Debugging Assumptions

Evaluating the Impact of Experimental Assumptions in Automated Fault Localization

ICSE 2023 Artifact README

This artifact package is licensed under a MIT License

Setup and Installation

In order to set up the artifact, you need to extract the content of the icse2023_artifact.zip archive into a folder of your choice. Inside this folder, you need to create a results/ subfolder. To include the results into the artifact, extract the content of the icse2023_results.tar.xz archive into the results folder.

To set up the environment to run the experiments, please build the docker image as described in the Docker Readme. You need to create a result folder on your machine and attach this folder as Docker volume to the Docker image.

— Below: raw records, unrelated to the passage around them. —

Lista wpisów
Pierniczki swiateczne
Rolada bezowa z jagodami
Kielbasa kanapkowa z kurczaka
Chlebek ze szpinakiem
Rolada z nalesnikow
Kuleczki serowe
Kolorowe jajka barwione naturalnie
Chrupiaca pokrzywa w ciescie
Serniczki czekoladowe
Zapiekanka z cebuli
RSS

This folder will contain all final and intermediate results from the experiments, as well as all generated graphs and tables.

Running the experiments

Inside the running Docker image, the scripts for each benchmark (SIR, IntroClass, Corebench and codeflaws) are in their respective subfolder called {Benchmark}_scripts, where {Benchmark} is replaced with the benchmark’s name. The Docker image contains a command-line alias to run all the scripts. This alias can be called with the debug_assumptions command from the interactive Docker shell.

Replicating the results

To replicate the results, the following commands need to be executed in order:

debug_assumptions IntroClass runme
debug_assumptions IntroClass analyze
debug_assumptions IntroClass slicing
debug_assumptions IntroClass statdbg

debug_assumptions SIR runme
debug_assumptions SIR analyze
debug_assumptions SIR slicing
debug_assumptions SIR statdbg

debug_assumptions Codeflaws runme
debug_assumptions Codeflaws analyze
debug_assumptions Codeflaws slicing
debug_assumptions Codeflaws statdbg

debug_assumptions Corebench runme
debug_assumptions Corebench statdbg
cd ~/src/Corebench_scripts
python 03DbgBench.py
cd ../..
debug_assumptions Corebench slicing

After running the experiments as shown above, for each benchmark, the APR experiments may be run with the following command:

debug_assumptions IntroClass genprog [--faults-from <experiment>]

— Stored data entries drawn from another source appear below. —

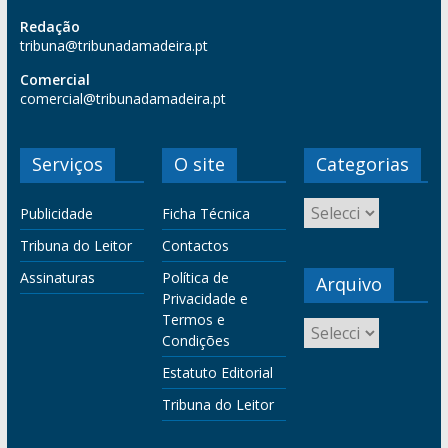
Redação
tribuna@tribunadamadeira.pt
Comercial
comercial@tribunadamadeira.pt
Serviços
O site
Categorias
Publicidade
Ficha Técnica
Tribuna do Leitor
Contactos
Assinaturas
Política de
Arquivo
Privacidade e
Termos e
Condições
Estatuto Editorial
Tribuna do Leitor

The --faults-from argument determines what kind of fault localization strategy from the AFL experiments is used to tell the APR tool the fault locations. It may be one of slicing, statistical-mod-kulczynski2, statistical-ord-jaccard, rootcause, perfectdiagnosis, etc.

The intermediate and final results of the experiments will be generated in the result folder that has been bound to the Docker image. To compile the results into graphs and CSV tables, just run BuildTables.py inside the home directory of the Docker container, it will automatically create an out folder with the graphs inside the result directory.

By default, evaluations with existing result files will be skipped. To re-evaluate and overwrite existing files, the argument --re-evaluate can be supplied to debug_assumptions, e.g., debug_assumptions --re-evaluate IntroClass genprog.

Running the APR experiments

After running the AFL experimentsas described above, you may run the APR experiments.

GenProg

The GenProg experiments can be run inside the same Docker image as the AFL experiments. These experiments can be run with the genprog command. To supply the APR tools with faulty lines from the AFL experiments, add a --faults-from <experiment> flag to the command. For example, you can run GenProg with faults from the Slicing experiment without PBU with the following command:

debug_assumptions IntroClass genprog --faults-from slicing-nopbu

Angelix

Since Angelix requires an old LLVM version which does not build on recent systems, Angelix requires a separate Dockerfile. To build and run this Docker image, please see the separate README for building and running the Docker images. Angelix experiments can be run the same way as GenProg experiments, e.g.

debug_assumptions IntroClass angelix --faults-from statdbg-kulczynski2-mod-nopbu

will run Angelix APR with faults from the statistical debugging evaluation using the formula Kulczynski2 and modified ranking without PBU.

Generating the graphs and result tables

To generate the graphs and tables, please run the following command inside the Docker image:

debug_assumptions --generate-results

This will build all graphs and tables in the out/ folder.

Troubleshooting

Slicing fails with “Mismatch between GDB and Oracle”

Please re-run the analysis step, some GDB log files seem to be missing. This may happen if a run is interrupted and continued which might leave the files in an unstable state.